This function allows for contemporary and historical countries or states to be identified in text. It uses a regular expression (regex) to search for a number of common names and alternative spellings for each entity. The function returns either the three-letter abbreviation (an extended version of ISO-3166 alpha-3), or the name of the state. The function can also return multiple matches, where more than one country is mentioned in the text. Currently, the function can identify 500 entities. Updates, bug reports, and suggestions welcome.
Arguments
- text
A vector of text to search for country names within.
- code
Logical whether the function should return the three-letter abbreviation (an extended version of ISO-3166 alpha-3), or the name of the state. For the complete list of entities and their search terms, run the function without an argument (i.e.
code_states()
). Updates and suggestions welcome.- max_count
Integer how many countries to search for in each element of the vector.
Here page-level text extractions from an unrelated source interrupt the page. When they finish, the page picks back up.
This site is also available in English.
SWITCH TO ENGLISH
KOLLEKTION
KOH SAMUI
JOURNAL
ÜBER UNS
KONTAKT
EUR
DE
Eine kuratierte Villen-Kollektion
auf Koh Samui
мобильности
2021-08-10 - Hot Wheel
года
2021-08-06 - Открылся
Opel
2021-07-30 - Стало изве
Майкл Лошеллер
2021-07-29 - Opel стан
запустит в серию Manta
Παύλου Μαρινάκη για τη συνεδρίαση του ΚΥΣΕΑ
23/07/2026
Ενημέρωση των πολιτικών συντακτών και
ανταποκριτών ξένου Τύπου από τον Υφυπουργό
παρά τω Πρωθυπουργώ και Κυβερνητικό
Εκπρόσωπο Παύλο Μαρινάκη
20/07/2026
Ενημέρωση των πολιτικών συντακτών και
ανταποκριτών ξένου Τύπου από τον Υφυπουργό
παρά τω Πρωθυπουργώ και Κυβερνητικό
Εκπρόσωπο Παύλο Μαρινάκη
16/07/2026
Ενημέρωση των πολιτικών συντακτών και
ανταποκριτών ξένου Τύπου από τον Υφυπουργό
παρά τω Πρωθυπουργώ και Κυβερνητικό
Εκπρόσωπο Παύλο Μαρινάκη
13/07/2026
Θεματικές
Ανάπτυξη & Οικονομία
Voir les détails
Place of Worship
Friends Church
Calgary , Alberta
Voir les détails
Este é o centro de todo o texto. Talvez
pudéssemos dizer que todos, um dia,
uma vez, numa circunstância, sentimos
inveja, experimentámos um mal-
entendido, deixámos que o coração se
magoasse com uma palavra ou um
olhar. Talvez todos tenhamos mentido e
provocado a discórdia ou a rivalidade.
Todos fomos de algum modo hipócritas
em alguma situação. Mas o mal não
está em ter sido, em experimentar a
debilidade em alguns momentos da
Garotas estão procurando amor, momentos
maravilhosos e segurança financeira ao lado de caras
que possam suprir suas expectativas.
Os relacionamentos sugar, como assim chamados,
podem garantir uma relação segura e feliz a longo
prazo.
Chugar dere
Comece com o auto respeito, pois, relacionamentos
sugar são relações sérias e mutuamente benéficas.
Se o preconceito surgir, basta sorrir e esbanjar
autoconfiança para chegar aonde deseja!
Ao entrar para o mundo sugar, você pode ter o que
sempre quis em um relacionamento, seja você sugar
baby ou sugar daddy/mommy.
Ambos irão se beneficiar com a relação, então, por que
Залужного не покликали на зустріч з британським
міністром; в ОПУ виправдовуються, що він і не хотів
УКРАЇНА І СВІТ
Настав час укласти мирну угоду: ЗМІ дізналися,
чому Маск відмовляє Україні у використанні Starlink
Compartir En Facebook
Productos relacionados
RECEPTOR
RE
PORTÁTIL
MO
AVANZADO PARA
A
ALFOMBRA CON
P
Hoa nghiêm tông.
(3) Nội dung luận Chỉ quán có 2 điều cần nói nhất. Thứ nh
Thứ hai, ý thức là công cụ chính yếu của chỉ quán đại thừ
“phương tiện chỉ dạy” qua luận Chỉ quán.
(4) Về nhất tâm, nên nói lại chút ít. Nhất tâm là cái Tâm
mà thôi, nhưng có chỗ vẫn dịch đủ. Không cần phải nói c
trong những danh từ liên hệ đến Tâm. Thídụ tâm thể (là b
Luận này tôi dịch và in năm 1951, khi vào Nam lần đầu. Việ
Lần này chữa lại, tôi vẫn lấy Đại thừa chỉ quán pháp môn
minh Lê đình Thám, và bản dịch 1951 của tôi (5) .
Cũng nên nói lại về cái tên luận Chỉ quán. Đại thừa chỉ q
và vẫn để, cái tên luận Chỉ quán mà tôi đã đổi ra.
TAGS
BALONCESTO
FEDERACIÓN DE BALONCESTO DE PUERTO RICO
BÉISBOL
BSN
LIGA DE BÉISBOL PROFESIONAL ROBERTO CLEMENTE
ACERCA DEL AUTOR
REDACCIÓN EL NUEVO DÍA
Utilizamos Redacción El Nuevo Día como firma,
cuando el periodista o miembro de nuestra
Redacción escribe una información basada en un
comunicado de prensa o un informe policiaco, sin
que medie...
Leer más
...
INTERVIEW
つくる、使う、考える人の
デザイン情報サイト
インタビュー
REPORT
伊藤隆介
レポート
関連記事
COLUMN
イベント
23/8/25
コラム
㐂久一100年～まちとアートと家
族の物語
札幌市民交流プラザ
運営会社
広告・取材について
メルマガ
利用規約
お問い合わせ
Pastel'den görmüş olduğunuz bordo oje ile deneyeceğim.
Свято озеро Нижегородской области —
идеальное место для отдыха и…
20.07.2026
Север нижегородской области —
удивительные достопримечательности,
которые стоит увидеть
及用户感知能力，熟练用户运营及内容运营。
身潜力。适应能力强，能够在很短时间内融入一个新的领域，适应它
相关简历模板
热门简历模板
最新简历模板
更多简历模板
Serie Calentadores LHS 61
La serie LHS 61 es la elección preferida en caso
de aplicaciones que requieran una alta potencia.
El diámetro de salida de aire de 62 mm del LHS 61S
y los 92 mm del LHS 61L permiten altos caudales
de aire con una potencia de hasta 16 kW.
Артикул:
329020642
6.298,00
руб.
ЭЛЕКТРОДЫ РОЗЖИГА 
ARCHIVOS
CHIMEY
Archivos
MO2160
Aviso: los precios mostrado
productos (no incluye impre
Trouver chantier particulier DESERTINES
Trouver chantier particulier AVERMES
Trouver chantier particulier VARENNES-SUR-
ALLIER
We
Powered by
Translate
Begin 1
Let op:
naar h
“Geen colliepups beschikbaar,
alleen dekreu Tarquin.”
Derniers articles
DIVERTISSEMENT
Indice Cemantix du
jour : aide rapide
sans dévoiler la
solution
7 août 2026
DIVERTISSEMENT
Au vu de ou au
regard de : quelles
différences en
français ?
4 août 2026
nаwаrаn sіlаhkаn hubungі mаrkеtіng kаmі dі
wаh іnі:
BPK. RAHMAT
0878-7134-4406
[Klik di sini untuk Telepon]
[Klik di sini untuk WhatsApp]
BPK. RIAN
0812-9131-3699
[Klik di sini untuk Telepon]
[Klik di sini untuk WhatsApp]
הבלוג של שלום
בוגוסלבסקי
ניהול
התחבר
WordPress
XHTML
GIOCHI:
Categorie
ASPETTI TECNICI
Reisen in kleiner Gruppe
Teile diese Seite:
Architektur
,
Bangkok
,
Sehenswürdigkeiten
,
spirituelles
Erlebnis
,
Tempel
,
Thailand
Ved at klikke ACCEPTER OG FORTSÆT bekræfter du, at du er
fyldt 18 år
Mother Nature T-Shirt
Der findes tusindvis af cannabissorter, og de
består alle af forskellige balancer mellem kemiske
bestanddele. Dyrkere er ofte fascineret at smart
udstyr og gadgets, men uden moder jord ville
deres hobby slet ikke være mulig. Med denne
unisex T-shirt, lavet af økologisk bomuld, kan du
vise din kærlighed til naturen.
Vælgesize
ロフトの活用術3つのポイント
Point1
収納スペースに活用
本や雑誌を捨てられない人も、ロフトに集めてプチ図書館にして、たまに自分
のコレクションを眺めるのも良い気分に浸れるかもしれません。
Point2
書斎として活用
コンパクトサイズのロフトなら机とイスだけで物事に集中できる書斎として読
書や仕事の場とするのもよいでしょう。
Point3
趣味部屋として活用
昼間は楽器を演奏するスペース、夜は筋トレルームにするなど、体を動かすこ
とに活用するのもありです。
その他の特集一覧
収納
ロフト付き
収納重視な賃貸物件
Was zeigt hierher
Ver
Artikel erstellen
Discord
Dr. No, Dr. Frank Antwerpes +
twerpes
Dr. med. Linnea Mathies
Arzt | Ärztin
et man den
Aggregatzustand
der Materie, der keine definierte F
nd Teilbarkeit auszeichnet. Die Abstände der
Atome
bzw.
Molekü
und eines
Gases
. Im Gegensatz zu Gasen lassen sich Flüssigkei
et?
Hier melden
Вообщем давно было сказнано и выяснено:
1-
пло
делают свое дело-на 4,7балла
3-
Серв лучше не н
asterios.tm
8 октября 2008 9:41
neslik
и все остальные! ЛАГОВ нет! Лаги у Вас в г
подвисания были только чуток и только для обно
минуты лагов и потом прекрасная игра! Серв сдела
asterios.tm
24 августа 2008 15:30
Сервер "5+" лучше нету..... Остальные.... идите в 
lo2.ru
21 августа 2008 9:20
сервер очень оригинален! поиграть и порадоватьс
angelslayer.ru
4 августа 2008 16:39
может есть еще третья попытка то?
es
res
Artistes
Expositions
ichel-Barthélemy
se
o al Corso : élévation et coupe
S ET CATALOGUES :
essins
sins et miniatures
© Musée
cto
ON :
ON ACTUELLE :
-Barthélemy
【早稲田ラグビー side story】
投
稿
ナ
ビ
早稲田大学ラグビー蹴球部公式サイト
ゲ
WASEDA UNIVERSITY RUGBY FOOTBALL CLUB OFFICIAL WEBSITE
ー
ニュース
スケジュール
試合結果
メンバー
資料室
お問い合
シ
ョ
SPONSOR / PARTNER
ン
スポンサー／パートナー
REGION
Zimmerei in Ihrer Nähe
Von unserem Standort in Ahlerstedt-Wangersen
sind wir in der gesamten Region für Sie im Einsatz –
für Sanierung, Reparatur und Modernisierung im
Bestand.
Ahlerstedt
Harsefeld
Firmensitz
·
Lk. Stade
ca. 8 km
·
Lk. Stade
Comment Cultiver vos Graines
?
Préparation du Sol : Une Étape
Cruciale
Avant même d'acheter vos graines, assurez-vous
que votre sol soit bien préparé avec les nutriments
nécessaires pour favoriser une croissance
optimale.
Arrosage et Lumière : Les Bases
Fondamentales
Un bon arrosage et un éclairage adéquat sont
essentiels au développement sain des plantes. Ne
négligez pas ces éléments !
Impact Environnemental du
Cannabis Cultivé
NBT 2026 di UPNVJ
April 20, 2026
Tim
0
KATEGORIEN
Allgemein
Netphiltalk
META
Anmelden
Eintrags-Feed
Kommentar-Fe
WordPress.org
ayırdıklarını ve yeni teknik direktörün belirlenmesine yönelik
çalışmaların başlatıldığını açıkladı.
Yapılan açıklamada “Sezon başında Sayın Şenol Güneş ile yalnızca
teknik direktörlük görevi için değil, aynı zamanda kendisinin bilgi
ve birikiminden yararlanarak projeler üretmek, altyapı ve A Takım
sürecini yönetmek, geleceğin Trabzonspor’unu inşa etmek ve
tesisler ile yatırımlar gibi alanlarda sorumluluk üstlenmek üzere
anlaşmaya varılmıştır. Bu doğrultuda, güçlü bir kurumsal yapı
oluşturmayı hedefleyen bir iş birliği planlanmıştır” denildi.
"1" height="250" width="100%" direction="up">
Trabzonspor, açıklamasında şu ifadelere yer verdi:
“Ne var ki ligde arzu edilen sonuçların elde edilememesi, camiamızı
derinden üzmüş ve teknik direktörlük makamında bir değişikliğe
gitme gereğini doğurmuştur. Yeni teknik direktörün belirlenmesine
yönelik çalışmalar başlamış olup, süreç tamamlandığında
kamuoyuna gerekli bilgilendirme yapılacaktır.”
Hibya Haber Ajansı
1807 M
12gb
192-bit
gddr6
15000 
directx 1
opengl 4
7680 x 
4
Where more than one country is matched, the countries are returned as a set, i.e. in the format "{AUS,NZL}". By default
max_count = 1
, which will just return the first match.
Value
A character vector of the same length as text
,
with either the three-letter abbreviation (an extended version of ISO-3166 alpha-3),
or the name of the state, or NA
where no match was found.
If max_count > 1
, multiple matches are returned as a set,
i.e. in the format "{AUS,NZL}".
If the function is run without an argument, it returns
a data frame with the complete list of entities and their search terms.
Examples
code_states(c("I went to England",
"I come from Venezuela",
"Did you know there was a Lunda Empire?",
"I like both Australia and New Zealand"))
#> [1] "GBR" "VEN" "LUN" "AUS"
code_states(c("I went to England",
"I come from Venezuela",
"Did you know there was a Lunda Empire?",
"I like both Australia and New Zealand"), max_count = 2)
#> [1] "GBR" "VEN" "LUN" "{AUS,NZL}"